Bank of America sees off-price retailers winning as resale grows
Bank of America says bargain shoppers still want deals in hand, not just secondhand finds. For Big Lots, that keeps treasure-hunt selling at the center of the store.

Bank of America’s latest read on retail points to a split that Big Lots workers know well from the sales floor: shoppers are chasing value in more places, but off-price still has the clearest claim on the deal-hunting customer. Department stores are losing share not only to mass merchants and off-price chains, but increasingly to apparel resale too. Even so, Bank of America sees off-price as the real winner because inflation is pushing consumers toward whatever feels cheapest, fastest, and most like a deal they can take home now.
The numbers explain why resale is getting attention without changing the basic math of discount retail. Bank of America Institute said the U.S. secondhand apparel market should reach $78.8 billion by 2030 and grew nearly four times faster than the broader retail clothing market in 2025. Bank of America card data showed secondhand fashion transactions per household growing nine times faster than secondhand spending in March, while consumers across income groups were spending less per purchase since April 2025. ThredUp’s 2026 Resale Report, released April 2, projected a global secondhand market of $393 billion by 2030 and said Gen Z and Millennials will drive more than 70% of U.S. resale growth through 2030. The message for store teams is not that resale is replacing discount chains. It is that shoppers have become even more surgical about price, and they expect the store to make the value obvious fast.
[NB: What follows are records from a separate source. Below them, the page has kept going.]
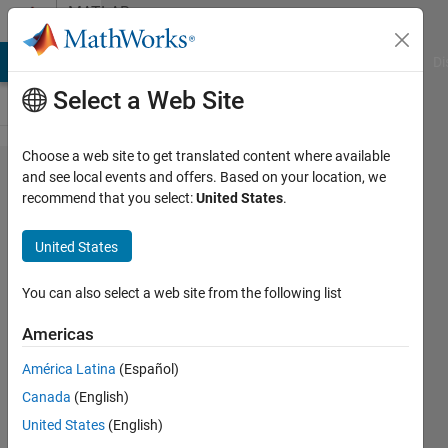
Skip to content
MATLAB
Answers
MATLAB Answers
File Exchange
Cody
AI Chat Playground
Di
Select a Web Site
Choose a web site to get translated content where available
How to
and see local events and offers. Based on your location, we
recommend that you select:
United States
.
Clear all
Variables
United States
of a
Workspace
You can also select a web site from the following list
Except for
Americas
Those
América Latina
(Español)
Explicitly
Canada
(English)
Excluded?
United States
(English)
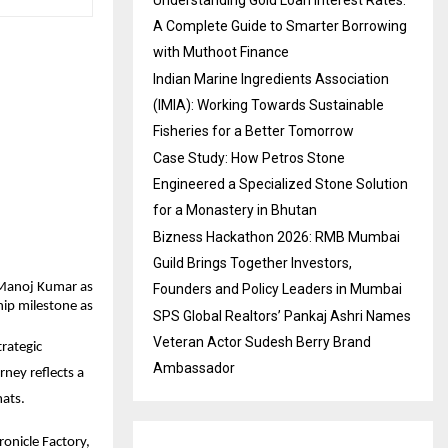
A Complete Guide to Smarter Borrowing
with Muthoot Finance
Indian Marine Ingredients Association
(IMIA): Working Towards Sustainable
Fisheries for a Better Tomorrow
Case Study: How Petros Stone
Engineered a Specialized Stone Solution
for a Monastery in Bhutan
Bizness Hackathon 2026: RMB Mumbai
Guild Brings Together Investors,
Manoj Kumar as 
Founders and Policy Leaders in Mumbai
ip milestone as 
SPS Global Realtors’ Pankaj Ashri Names
Veteran Actor Sudesh Berry Brand
ategic 
Ambassador
ney reflects a 
mats.
onicle Factory, 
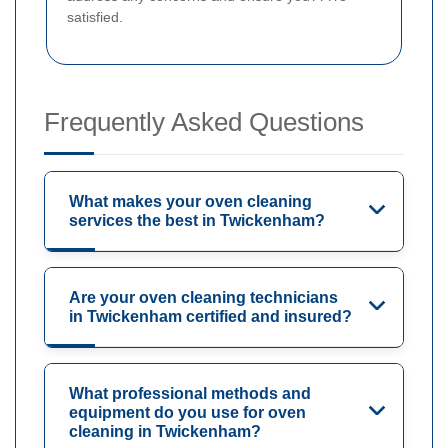
satisfied.
Frequently Asked Questions
What makes your oven cleaning
services the best in Twickenham?
Are your oven cleaning technicians
in Twickenham certified and insured?
What professional methods and
equipment do you use for oven
cleaning in Twickenham?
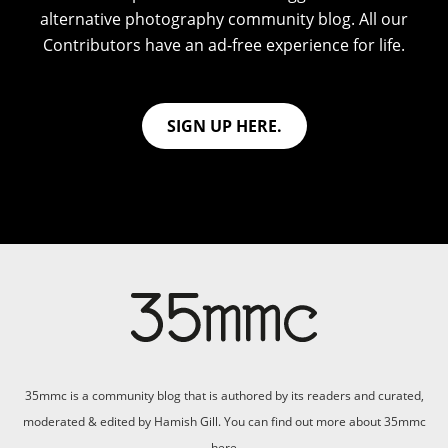
alternative photography community blog. All our
Contributors have an ad-free experience for life.
SIGN UP HERE.
35mmc is a community blog that is authored by its readers and curated,
moderated & edited by Hamish Gill. You can find out more about 35mmc
here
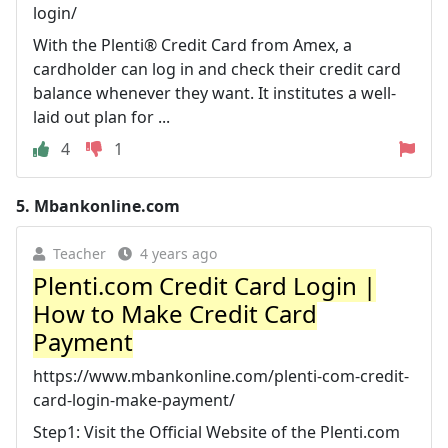
login/
With the Plenti® Credit Card from Amex, a
cardholder can log in and check their credit card
balance whenever they want. It institutes a well-
laid out plan for ...
4
1
5.
Mbankonline.com
Teacher
4 years ago
Plenti.com Credit Card Login |
How to Make Credit Card
Payment
https://www.mbankonline.com/plenti-com-credit-
card-login-make-payment/
Step1: Visit the Official Website of the Plenti.com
That matters at Big Lots because the company has already been through a major reset. Big Lots filed voluntary Chapter 11 bankruptcy in Delaware on September 9, 2024, and entered a sale agreement with Nexus Capital Management LP the same day. In January 2025, Big Lots closed a deal that allowed Variety Wholesalers to acquire 219 Big Lots stores out of bankruptcy, with the company saying Variety Wholesalers could also employ Big Lots associates at acquired stores, distribution centers and certain corporate roles. Variety Wholesalers said the first reopened Big Lots locations launched on April 10, 2025, with nine stores in six states, including Mount Sterling, Kentucky, Metairie, Louisiana, Pearl, Mississippi, Asheboro, North Carolina, Clarksville, Tennessee and Roanoke, Virginia.
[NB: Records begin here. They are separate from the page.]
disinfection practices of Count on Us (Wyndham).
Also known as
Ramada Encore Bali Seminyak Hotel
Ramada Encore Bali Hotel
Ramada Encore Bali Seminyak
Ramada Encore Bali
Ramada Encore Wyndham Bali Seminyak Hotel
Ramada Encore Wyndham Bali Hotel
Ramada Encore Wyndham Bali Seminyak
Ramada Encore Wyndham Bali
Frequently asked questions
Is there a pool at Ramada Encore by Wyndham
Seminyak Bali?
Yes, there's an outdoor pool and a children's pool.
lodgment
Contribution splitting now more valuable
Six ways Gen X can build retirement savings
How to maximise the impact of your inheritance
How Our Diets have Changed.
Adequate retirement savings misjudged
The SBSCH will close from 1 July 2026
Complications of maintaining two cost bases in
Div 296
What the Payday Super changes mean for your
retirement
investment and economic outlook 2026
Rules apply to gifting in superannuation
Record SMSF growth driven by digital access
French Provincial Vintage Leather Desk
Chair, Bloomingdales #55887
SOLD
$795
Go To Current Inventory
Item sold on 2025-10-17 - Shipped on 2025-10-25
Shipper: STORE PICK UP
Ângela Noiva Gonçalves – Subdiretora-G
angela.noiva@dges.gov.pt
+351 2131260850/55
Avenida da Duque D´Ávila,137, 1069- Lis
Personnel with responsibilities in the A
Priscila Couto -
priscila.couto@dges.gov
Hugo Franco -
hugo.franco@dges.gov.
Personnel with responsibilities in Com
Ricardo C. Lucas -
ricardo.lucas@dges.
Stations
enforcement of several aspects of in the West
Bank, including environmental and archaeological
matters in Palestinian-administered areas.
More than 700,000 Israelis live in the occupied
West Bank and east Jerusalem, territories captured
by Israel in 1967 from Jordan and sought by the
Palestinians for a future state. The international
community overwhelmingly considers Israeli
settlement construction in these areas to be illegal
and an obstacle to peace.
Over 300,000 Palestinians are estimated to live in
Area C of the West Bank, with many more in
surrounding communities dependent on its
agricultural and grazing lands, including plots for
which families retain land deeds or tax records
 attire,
For workers, the practical takeaway is straightforward. Shoppers are responding to clear price edges, quick wins and a sense that merchandise is changing often enough to reward a repeat visit. That puts pressure on associates to sell the story behind closeouts, not just ring them up. It also raises the value of clean presentation, fast replenishment and simple comparisons that show why today’s item is the better buy than waiting for something else online or in a resale app. Lisa Seigies said the company was bringing “the Big Lots brand back to life with more deals, famous brands, and a new apparel department for the whole family,” and that line captures the strategy now facing the store floor: make the value visible, make the assortment feel fresh and make every shift reinforce why Big Lots still belongs in the bargain shopper’s routine.